Louise Adler, ex-diretora da Adelaide Writers' Week, que renunciou dizendo que não podia tolerar o silenciamento de escritores.Crédito: Eddie Jim
Na altura, activistas pró-Palestina, incluindo Abdel-Fattah, estavam a solicitar ao festival que retirasse Friedman do programa da sua coluna sobre o reino animal.
Adler não negou as acusações de Berg em comentários publicados ontem neste jornal.
Abdel-Fattah no domingo, em entrevista ao guardião da Austrália, rejeitou as acusações de hipocrisia e disse que ela e os redatores da petição estavam preocupados com o impacto dos escritos de Friedman sobre as pessoas social e historicamente marginalizadas.

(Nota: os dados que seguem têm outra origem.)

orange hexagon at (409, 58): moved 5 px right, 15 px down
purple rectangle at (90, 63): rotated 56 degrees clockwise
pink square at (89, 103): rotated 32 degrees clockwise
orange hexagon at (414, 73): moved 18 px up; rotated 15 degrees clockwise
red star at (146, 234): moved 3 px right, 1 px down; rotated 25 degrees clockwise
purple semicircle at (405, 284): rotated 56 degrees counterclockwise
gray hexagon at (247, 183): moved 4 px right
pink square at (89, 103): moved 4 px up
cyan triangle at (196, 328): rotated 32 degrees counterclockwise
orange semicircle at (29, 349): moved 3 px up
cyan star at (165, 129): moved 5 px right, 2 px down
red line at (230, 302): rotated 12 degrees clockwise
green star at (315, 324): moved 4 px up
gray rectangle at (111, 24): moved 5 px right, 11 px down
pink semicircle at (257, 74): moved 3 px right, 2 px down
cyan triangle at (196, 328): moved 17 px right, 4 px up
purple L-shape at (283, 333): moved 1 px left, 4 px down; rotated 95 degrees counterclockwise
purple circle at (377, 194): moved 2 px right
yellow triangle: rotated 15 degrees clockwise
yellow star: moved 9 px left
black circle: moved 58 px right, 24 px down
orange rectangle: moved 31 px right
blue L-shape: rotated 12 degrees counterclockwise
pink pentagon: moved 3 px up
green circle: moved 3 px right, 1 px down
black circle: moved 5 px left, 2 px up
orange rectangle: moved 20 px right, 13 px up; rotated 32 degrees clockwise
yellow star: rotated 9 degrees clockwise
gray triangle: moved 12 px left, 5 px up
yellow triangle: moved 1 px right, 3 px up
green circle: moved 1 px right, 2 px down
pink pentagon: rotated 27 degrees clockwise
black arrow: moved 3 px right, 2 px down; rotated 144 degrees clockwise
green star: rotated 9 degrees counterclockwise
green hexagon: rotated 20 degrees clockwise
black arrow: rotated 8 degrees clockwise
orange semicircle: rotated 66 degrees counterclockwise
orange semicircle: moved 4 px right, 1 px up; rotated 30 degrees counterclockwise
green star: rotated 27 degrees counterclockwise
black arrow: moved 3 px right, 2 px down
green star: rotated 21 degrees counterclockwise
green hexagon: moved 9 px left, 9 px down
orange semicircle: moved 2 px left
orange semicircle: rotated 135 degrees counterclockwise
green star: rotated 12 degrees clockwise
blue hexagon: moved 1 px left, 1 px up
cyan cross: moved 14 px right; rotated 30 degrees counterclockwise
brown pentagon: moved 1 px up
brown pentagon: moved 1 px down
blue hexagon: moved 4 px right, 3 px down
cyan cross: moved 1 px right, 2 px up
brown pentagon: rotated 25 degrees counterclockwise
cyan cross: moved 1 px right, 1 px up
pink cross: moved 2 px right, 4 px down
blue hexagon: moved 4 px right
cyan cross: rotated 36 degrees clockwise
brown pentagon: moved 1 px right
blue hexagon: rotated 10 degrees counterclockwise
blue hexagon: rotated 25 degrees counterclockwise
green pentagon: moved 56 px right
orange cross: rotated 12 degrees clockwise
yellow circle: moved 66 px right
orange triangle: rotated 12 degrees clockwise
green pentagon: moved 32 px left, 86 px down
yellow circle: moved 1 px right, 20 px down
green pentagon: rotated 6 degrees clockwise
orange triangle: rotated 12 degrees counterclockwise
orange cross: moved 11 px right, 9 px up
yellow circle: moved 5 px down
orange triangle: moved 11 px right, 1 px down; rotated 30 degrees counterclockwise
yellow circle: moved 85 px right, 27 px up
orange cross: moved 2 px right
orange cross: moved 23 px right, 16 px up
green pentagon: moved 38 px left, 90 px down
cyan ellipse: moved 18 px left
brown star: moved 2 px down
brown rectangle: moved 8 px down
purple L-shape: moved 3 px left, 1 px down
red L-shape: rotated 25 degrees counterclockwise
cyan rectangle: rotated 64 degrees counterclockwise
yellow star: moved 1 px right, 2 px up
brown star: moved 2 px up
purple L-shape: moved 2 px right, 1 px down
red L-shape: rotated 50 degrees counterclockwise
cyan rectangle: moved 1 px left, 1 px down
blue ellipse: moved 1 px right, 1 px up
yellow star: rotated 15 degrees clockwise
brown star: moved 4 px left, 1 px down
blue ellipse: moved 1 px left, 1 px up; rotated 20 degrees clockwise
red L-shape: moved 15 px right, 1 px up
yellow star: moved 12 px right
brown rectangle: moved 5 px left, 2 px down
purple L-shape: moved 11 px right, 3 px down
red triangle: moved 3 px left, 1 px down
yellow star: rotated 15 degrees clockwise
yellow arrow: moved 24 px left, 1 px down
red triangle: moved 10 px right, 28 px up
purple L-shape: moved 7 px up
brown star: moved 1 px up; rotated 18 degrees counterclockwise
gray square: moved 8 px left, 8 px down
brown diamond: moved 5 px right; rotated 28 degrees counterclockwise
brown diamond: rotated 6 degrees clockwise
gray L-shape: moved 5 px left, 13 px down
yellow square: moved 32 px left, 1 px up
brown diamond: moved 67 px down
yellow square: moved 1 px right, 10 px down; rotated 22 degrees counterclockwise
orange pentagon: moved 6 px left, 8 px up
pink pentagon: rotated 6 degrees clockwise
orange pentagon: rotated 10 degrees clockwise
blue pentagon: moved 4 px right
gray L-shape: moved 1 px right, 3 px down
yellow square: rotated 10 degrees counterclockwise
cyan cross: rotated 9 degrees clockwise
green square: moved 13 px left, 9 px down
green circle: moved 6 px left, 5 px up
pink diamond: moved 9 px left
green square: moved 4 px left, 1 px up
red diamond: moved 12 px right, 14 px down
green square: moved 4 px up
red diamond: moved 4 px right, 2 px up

Enquanto isso, Abdel-Fattah enviou um aviso de preocupações legais ao primeiro-ministro da Austrália do Sul, Peter Malinauskas, sobre comentários que fez sobre ela.
Malinauskas disse através de um porta-voz que a diretoria do Festival de Adelaide removeu Friedman em 2024 e que ele, como primeiro-ministro, apoiou o cancelamento de Friedman e Abdel-Fattah.
Berg renunciou ao conselho em outubro do ano passado, antes do ataque terrorista em Bondi Beach e do atual escândalo em torno de Abdel-Fattah, citando a “vingança de Adler contra Israel e o sionismo”.
Na sua carta de demissão da época, vista neste cabeçalho, Berg referiu-se ao incidente de Friedman, embora não pelo nome. Ele alegou que Adler havia cancelado um escritor “por uma suposta representação inadequada de países e organizações do Oriente Médio, mesmo que muitos dos escritores pró-palestinos que ela programou dissessem e publicassem coisas muito piores sobre Israel e os sionistas”.